Blade tensioning is a little different than the usual saws of this type in that it is operated at the front of the arm and is also the quick release (apologies for the orientation):








You can also mount the blade sideways which means that it has an infinite throat size. It only takes pinned blades, although I think Draper do an adapter. I've sent off for some Pegas blades and bought the Axminster adapter. It may not work but it's cheap enough to give it a try.

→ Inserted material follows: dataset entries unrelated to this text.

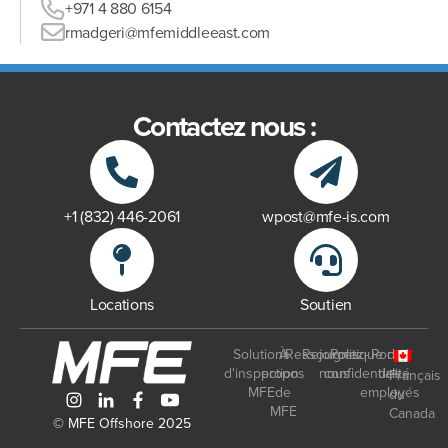
+971 4 880 6154
rmadgeri@mfemiddleeast.com
Contactez nous :
+1 (832) 446-2061
wpost@mfe-is.com
Locations
Soutien
Solutions
À
Ressources
Rejoignez-
Politique de
Portail
d'inspection
propos
nous
confidentialité
des
Français
MFE
de
employés
du
MFE
Canada
© MFE Offshore 2025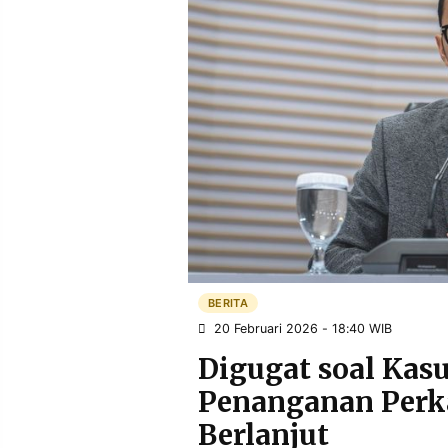
POLICY
WARGA
INFORMASI
KIRIM
IKLAN
TULISAN
PENGADUAN
TERM
OF
SERVICE
IKUTI
KAMI
BERITA
20 Februari 2026 - 18:40 WIB
Digugat soal Kas
Penanganan Perk
©
Berlanjut
PT.
RESOLUSI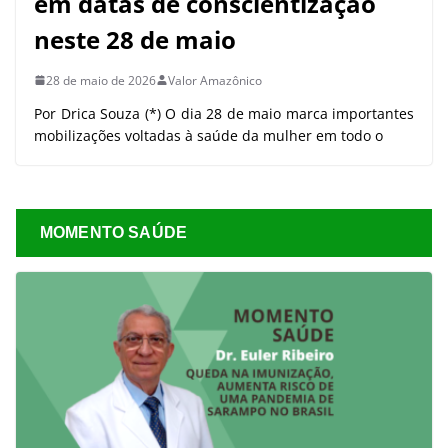
em datas de conscientização
neste 28 de maio
28 de maio de 2026
Valor Amazônico
Por Drica Souza (*) O dia 28 de maio marca importantes
mobilizações voltadas à saúde da mulher em todo o
MOMENTO SAÚDE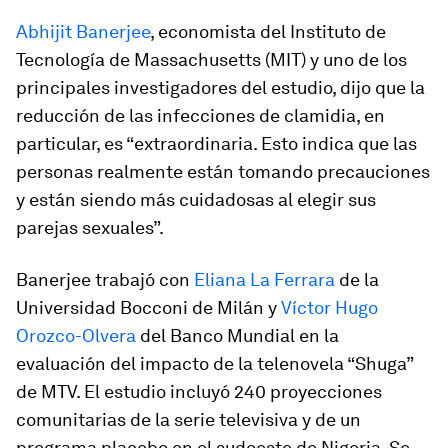
Abhijit Banerjee
, economista del Instituto de
Tecnología de Massachusetts (MIT) y uno de los
principales investigadores del estudio, dijo que la
reducción de las infecciones de clamidia, en
particular, es “extraordinaria. Esto indica que las
personas realmente están tomando precauciones
y están siendo más cuidadosas al elegir sus
parejas sexuales”.
Banerjee trabajó con
Eliana La Ferrara
de la
Universidad Bocconi de Milán y
Víctor Hugo
Orozco-Olvera
del Banco Mundial en la
evaluación del impacto de la telenovela “Shuga”
de MTV. El estudio incluyó 240 proyecciones
comunitarias de la serie televisiva y de un
programa placebo en el sudoeste de Nigeria. Se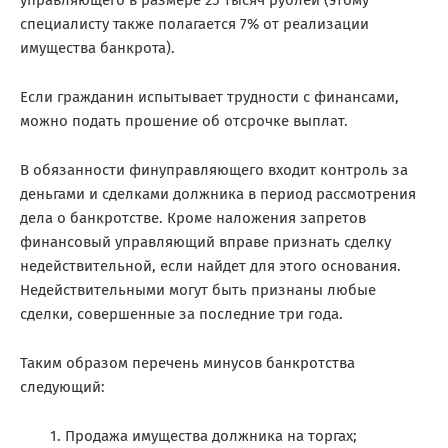
управляющего в размере 25 тысяч рублей (этому
специалисту также полагается 7% от реализации
имущества банкрота).
Если гражданин испытывает трудности с финансами,
можно подать прошение об отсрочке выплат.
В обязанности финуправляющего входит контроль за
деньгами и сделками должника в период рассмотрения
дела о банкротстве. Кроме наложения запретов
финансовый управляющий вправе признать сделку
недействительной, если найдет для этого основания.
Недействительными могут быть признаны любые
сделки, совершенные за последние три года.
Таким образом перечень
минусов банкротства
следующий:
Продажа имущества должника на торгах;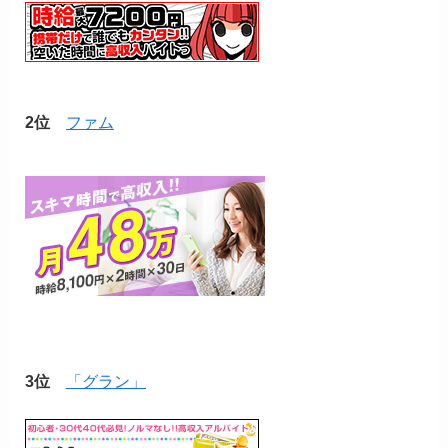
2位
ファム
3位
「グラン」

I'm not even sure that I will ever need to use pinless blades but you never know where these new found tools will take you. . . 
It's a little noisy (made worse by my woodworking bench) with a distinct WOW, WOW, WOW to the machine - although the arms/blade don't seem to fluctuate in speed. Here's a link to a quick Video, with a couple of coins mounted flat on the saw table. They don't seem to move much. I can even stand the coins upright, although they do topple over after 10 seconds or so. 
The vibration doesn't seem too bad considering it's a cheap saw - £80 delivered. 
Saw is on my woodworking bench but not bolted down. 
Seems to cut alright although I'll post an update when the new blades arrive:

http://www.youtube.com/watch?v=Oq5npjWs ... e=youtu.be


----------



## Bryan Bennett (26 Apr 2013)

Hi Mignal The blade set up is like the one I had given to me,one bought from the Aldi chain of stores.The one I have tensions at the rear.I am thinking of buying the blade clamps from Axminster to see if can adapted.It has a deeper throat than my Hegner.

Bryan


----------



## martinka (26 Apr 2013)

Looks like the Axminster clamps should fit OK without any messing. The Draper ones are the same as the ones on the earlier saw they sold for years, but they are made from monkey metal and break easy if you are a bit heavy handed with the allen key - as I was. It's also easy to make a handle, or buy one, for the Axminster clamps to make it easier and quicker to change blades or do piercing work. I made a couple of little aluminium handles and fitted to both top and bottom.

The saw sounds and looks smooth enough on the video. My Jet saw makes the same oscillating sound. If you can bolt the saw down, or even clamp it down, it will be even smoother. 
Have fun with it.

Martin.


----------



## MIGNAL (26 Apr 2013)

Thanks. Yes it seems smooth enough. I did dread the clanking noise that you sometimes hear with some of these cheaper saws, oh and the saw dancing across the table. Thankfully this one stays put. One day I might build or buy a dedicated stand for it, open framed. At the moment my woodworking bench is acting a bit like a sounding board because the space underneath it is enclosed on two sides.


----------



## nadnerb (26 Apr 2013)

Hi Guys
I bought a similar saw and from LIDL, the blade holder is identical to yours Mignal and the Axminster clamps work perfect but you will have to remove the bottom left panel to get at the bottom clamp for changing blades. 
http://www.axminster.co.uk/axminster-bl ... hfor=awvfs

Regards 
Brendan


----------